Chad Kruger is alive and I haven’t emailed him yet, and the’re three letters to Maeve Binchy which I need to send out. Time.

-----‘Have you felt inside her?’
Nay, I haven’t had time.’ He turned harassed eyes towards me
We are behind with the milkin’ this morning. We can’t be late for t’milk man.’
I knew what he meant. The drivers who collected the churns for the big dairy companies were a fierce body of men. Probably kind husbands and fathers at normal times but subject to violent outbursts of rage if they were kept waiting even for an instant. I couldn’t blame them, because they had a lot of territory to cover and many farms to visit, but I had seen them when provoked and their anger was frightening to behold----
I can relate to this.
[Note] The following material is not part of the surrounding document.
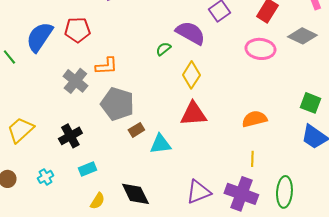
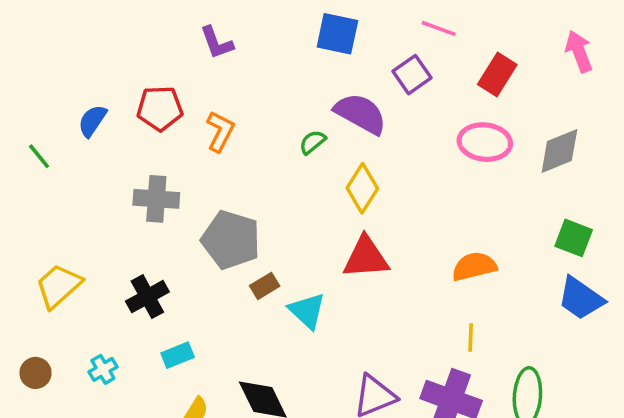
gray diamond: (302, 36) -> (559, 151), moved, turned -48
blue semicircle: (39, 37) -> (92, 121), size x0.6
orange L-shape: (106, 66) -> (220, 131), moved, turned -60
gray cross: (75, 81) -> (156, 199), turned -35
cyan triangle: (160, 144) -> (307, 311), turned 50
My uncle has to get up at bizarre hours just so not to upset the milk man, he sells a litre for 25 Shillings to the society. Half a litre of the same when packed is Ksh 50. So we tell him to take a risk and move to Brookside but, what will happen when Brookside decides to take less he wonders.
------------She was of the farming generation which had come through the tough times before the war and her gaunt, slightly bowed frame and lined face bore testimony to the hard years. It was the kind of face I had seen on so many of the old Yorkshire folk-grim, but kindly.----------
Reading that paragraph lists faces in my mind that would fit that description. Years of hard, tiring work have lined their faces and roughed their palms.



…….Afterwards we walked through the scented silence of the woods,

The pine needles soft under our feet, and he talked, not only about the deer, but about the other wild creatures of the forest and about the plants and flowers which flourished in those secret places. He seemed to know it all and I began to understand the depths of the interest which colored his entire life. He held the key to a magic world.
As we reached the field the sun came out and, looking back, I could see long drifts of bluebells among the dark holes of the trees, and in the glades, where the first ray struck through the branches, the primroses and anemones shone like scattered jewels…….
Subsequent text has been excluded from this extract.